» **What you are asked to do**
Once you have reviewed the listing below, restate it word for word.

» **Material for this exercise**
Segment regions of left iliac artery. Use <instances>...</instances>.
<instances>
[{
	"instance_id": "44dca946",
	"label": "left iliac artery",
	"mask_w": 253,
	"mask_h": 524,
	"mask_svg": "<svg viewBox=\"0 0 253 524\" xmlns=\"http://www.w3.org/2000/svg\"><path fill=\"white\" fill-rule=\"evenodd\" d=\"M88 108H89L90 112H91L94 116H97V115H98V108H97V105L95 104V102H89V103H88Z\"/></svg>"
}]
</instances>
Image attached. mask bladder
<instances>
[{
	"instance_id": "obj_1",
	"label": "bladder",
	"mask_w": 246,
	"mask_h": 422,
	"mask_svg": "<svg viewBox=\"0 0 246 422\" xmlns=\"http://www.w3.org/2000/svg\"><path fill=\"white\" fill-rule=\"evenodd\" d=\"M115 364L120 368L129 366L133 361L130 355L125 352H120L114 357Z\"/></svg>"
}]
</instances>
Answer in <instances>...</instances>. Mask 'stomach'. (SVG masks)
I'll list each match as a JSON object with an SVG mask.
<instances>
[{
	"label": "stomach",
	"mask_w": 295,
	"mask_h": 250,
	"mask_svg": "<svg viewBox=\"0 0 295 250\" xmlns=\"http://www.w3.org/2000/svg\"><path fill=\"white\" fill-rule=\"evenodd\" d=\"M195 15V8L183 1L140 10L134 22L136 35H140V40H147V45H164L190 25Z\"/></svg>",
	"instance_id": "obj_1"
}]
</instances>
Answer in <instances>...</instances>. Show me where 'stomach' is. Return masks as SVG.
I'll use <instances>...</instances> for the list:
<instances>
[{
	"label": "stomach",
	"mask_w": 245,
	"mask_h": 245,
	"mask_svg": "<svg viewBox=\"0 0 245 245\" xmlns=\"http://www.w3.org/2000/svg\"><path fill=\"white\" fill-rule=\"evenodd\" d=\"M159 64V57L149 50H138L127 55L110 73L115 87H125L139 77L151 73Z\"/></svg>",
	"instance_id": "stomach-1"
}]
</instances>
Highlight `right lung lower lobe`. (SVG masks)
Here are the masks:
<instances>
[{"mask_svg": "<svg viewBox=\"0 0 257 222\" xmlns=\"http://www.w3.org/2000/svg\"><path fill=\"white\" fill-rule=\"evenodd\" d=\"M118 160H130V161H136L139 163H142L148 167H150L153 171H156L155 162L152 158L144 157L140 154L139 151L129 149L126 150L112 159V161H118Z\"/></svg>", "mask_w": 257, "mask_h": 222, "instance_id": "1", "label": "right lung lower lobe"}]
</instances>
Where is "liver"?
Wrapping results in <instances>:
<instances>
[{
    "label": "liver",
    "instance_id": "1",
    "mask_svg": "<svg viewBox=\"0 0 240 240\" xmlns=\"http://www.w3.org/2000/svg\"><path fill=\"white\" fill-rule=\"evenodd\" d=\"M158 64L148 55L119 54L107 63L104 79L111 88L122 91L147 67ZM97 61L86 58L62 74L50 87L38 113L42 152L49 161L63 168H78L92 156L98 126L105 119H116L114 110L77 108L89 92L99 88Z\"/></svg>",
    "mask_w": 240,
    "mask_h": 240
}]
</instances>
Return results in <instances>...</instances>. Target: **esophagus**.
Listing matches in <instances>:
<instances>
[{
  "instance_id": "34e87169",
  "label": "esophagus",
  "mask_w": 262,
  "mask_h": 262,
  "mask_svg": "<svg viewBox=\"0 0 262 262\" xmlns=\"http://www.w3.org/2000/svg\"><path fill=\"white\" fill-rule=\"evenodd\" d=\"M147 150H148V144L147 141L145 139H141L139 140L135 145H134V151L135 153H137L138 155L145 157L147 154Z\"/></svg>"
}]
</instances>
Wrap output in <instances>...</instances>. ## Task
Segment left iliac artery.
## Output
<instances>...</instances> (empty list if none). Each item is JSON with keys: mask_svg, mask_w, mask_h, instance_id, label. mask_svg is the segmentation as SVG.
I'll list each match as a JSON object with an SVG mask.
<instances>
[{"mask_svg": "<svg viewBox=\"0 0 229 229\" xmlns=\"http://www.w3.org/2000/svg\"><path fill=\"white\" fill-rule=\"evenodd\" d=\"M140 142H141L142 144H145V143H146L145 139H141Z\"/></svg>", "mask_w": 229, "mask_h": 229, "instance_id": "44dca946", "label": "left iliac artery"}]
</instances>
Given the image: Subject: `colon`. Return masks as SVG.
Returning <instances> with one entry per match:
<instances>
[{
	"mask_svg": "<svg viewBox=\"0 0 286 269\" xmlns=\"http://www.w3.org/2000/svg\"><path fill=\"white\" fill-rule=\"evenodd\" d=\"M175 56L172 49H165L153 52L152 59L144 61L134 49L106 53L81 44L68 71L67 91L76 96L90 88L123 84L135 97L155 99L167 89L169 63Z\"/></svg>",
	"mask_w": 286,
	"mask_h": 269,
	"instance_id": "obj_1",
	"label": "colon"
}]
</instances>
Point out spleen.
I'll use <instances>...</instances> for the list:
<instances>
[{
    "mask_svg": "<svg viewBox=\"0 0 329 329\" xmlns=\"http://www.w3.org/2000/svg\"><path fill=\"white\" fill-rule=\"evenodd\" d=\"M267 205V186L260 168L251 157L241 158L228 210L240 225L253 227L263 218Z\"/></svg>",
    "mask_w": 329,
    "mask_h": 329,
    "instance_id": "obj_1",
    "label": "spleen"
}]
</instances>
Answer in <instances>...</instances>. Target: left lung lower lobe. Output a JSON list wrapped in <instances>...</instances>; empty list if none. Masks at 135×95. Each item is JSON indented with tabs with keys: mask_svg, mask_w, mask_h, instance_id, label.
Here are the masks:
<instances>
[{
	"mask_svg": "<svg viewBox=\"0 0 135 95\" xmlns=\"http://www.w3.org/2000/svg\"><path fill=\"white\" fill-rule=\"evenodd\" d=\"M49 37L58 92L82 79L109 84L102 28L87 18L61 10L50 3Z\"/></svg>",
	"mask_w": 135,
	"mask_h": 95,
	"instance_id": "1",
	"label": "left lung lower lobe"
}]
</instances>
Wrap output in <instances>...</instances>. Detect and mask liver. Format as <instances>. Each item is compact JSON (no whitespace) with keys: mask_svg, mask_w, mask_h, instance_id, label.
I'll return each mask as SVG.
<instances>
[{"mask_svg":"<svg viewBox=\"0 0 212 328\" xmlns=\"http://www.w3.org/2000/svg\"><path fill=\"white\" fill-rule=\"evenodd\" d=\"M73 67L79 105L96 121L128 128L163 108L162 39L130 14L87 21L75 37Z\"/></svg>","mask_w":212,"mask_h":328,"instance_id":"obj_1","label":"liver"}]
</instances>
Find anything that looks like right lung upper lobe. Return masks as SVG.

» **Response to the exercise**
Segment regions of left iliac artery. Use <instances>...</instances>.
<instances>
[{
	"instance_id": "44dca946",
	"label": "left iliac artery",
	"mask_w": 253,
	"mask_h": 524,
	"mask_svg": "<svg viewBox=\"0 0 253 524\" xmlns=\"http://www.w3.org/2000/svg\"><path fill=\"white\" fill-rule=\"evenodd\" d=\"M88 108H89L90 112H91L94 116H97V115H98V108H97V105L95 104V102H89V103H88Z\"/></svg>"
}]
</instances>
Image attached. mask bladder
<instances>
[{
	"instance_id": "obj_1",
	"label": "bladder",
	"mask_w": 246,
	"mask_h": 422,
	"mask_svg": "<svg viewBox=\"0 0 246 422\" xmlns=\"http://www.w3.org/2000/svg\"><path fill=\"white\" fill-rule=\"evenodd\" d=\"M115 364L120 368L129 366L133 361L130 355L125 352H120L114 357Z\"/></svg>"
}]
</instances>
Answer in <instances>...</instances>. Mask 'stomach'. (SVG masks)
I'll list each match as a JSON object with an SVG mask.
<instances>
[{
	"label": "stomach",
	"mask_w": 295,
	"mask_h": 250,
	"mask_svg": "<svg viewBox=\"0 0 295 250\" xmlns=\"http://www.w3.org/2000/svg\"><path fill=\"white\" fill-rule=\"evenodd\" d=\"M195 15V8L183 1L140 10L134 22L136 35H140V40H147V45H164L190 25Z\"/></svg>",
	"instance_id": "obj_1"
}]
</instances>
Answer in <instances>...</instances>. Show me where 'stomach' is. Return masks as SVG.
I'll use <instances>...</instances> for the list:
<instances>
[{
	"label": "stomach",
	"mask_w": 245,
	"mask_h": 245,
	"mask_svg": "<svg viewBox=\"0 0 245 245\" xmlns=\"http://www.w3.org/2000/svg\"><path fill=\"white\" fill-rule=\"evenodd\" d=\"M159 64V57L149 50H138L127 55L110 73L115 87H125L139 77L151 73Z\"/></svg>",
	"instance_id": "stomach-1"
}]
</instances>
Highlight `right lung lower lobe`. (SVG masks)
Here are the masks:
<instances>
[{"mask_svg": "<svg viewBox=\"0 0 257 222\" xmlns=\"http://www.w3.org/2000/svg\"><path fill=\"white\" fill-rule=\"evenodd\" d=\"M118 160H130V161H136L139 163H142L148 167H150L153 171H156L155 162L152 158L144 157L140 154L139 151L129 149L126 150L112 159V161H118Z\"/></svg>", "mask_w": 257, "mask_h": 222, "instance_id": "1", "label": "right lung lower lobe"}]
</instances>
Where is "liver"?
Wrapping results in <instances>:
<instances>
[{
    "label": "liver",
    "instance_id": "1",
    "mask_svg": "<svg viewBox=\"0 0 240 240\" xmlns=\"http://www.w3.org/2000/svg\"><path fill=\"white\" fill-rule=\"evenodd\" d=\"M158 64L148 55L119 54L107 63L104 79L111 88L122 91L147 67ZM97 61L86 58L62 74L50 87L38 113L42 152L49 161L63 168H78L92 156L98 126L105 119H116L114 110L77 108L89 92L99 88Z\"/></svg>",
    "mask_w": 240,
    "mask_h": 240
}]
</instances>
Return results in <instances>...</instances>. Target: **esophagus**.
Listing matches in <instances>:
<instances>
[{
  "instance_id": "34e87169",
  "label": "esophagus",
  "mask_w": 262,
  "mask_h": 262,
  "mask_svg": "<svg viewBox=\"0 0 262 262\" xmlns=\"http://www.w3.org/2000/svg\"><path fill=\"white\" fill-rule=\"evenodd\" d=\"M147 150H148V144L147 141L145 139H141L139 140L135 145H134V151L135 153H137L138 155L145 157L147 154Z\"/></svg>"
}]
</instances>
Wrap output in <instances>...</instances>. ## Task
Segment left iliac artery.
## Output
<instances>...</instances> (empty list if none). Each item is JSON with keys: mask_svg, mask_w, mask_h, instance_id, label. mask_svg is the segmentation as SVG.
I'll list each match as a JSON object with an SVG mask.
<instances>
[{"mask_svg": "<svg viewBox=\"0 0 229 229\" xmlns=\"http://www.w3.org/2000/svg\"><path fill=\"white\" fill-rule=\"evenodd\" d=\"M140 142H141L142 144H145V143H146L145 139H141Z\"/></svg>", "mask_w": 229, "mask_h": 229, "instance_id": "44dca946", "label": "left iliac artery"}]
</instances>
Given the image: Subject: `colon`. Return masks as SVG.
Returning <instances> with one entry per match:
<instances>
[{
	"mask_svg": "<svg viewBox=\"0 0 286 269\" xmlns=\"http://www.w3.org/2000/svg\"><path fill=\"white\" fill-rule=\"evenodd\" d=\"M175 56L172 49H165L153 52L152 59L144 61L134 49L106 53L81 44L68 71L67 91L76 96L90 88L123 84L135 97L155 99L167 89L169 63Z\"/></svg>",
	"mask_w": 286,
	"mask_h": 269,
	"instance_id": "obj_1",
	"label": "colon"
}]
</instances>
Point out spleen.
I'll use <instances>...</instances> for the list:
<instances>
[{
    "mask_svg": "<svg viewBox=\"0 0 329 329\" xmlns=\"http://www.w3.org/2000/svg\"><path fill=\"white\" fill-rule=\"evenodd\" d=\"M267 205V186L260 168L251 157L241 158L228 210L240 225L253 227L263 218Z\"/></svg>",
    "mask_w": 329,
    "mask_h": 329,
    "instance_id": "obj_1",
    "label": "spleen"
}]
</instances>
Answer in <instances>...</instances>. Target: left lung lower lobe. Output a JSON list wrapped in <instances>...</instances>; empty list if none. Masks at 135×95. Each item is JSON indented with tabs with keys: mask_svg, mask_w, mask_h, instance_id, label.
Here are the masks:
<instances>
[{
	"mask_svg": "<svg viewBox=\"0 0 135 95\" xmlns=\"http://www.w3.org/2000/svg\"><path fill=\"white\" fill-rule=\"evenodd\" d=\"M49 37L58 92L82 79L109 84L102 28L87 18L61 10L50 3Z\"/></svg>",
	"mask_w": 135,
	"mask_h": 95,
	"instance_id": "1",
	"label": "left lung lower lobe"
}]
</instances>
Wrap output in <instances>...</instances>. Detect and mask liver. Format as <instances>. Each item is compact JSON (no whitespace) with keys: mask_svg, mask_w, mask_h, instance_id, label.
I'll return each mask as SVG.
<instances>
[{"mask_svg":"<svg viewBox=\"0 0 212 328\" xmlns=\"http://www.w3.org/2000/svg\"><path fill=\"white\" fill-rule=\"evenodd\" d=\"M73 67L79 105L96 121L128 128L163 108L162 39L130 14L87 21L75 37Z\"/></svg>","mask_w":212,"mask_h":328,"instance_id":"obj_1","label":"liver"}]
</instances>
Find anything that looks like right lung upper lobe. Return masks as SVG.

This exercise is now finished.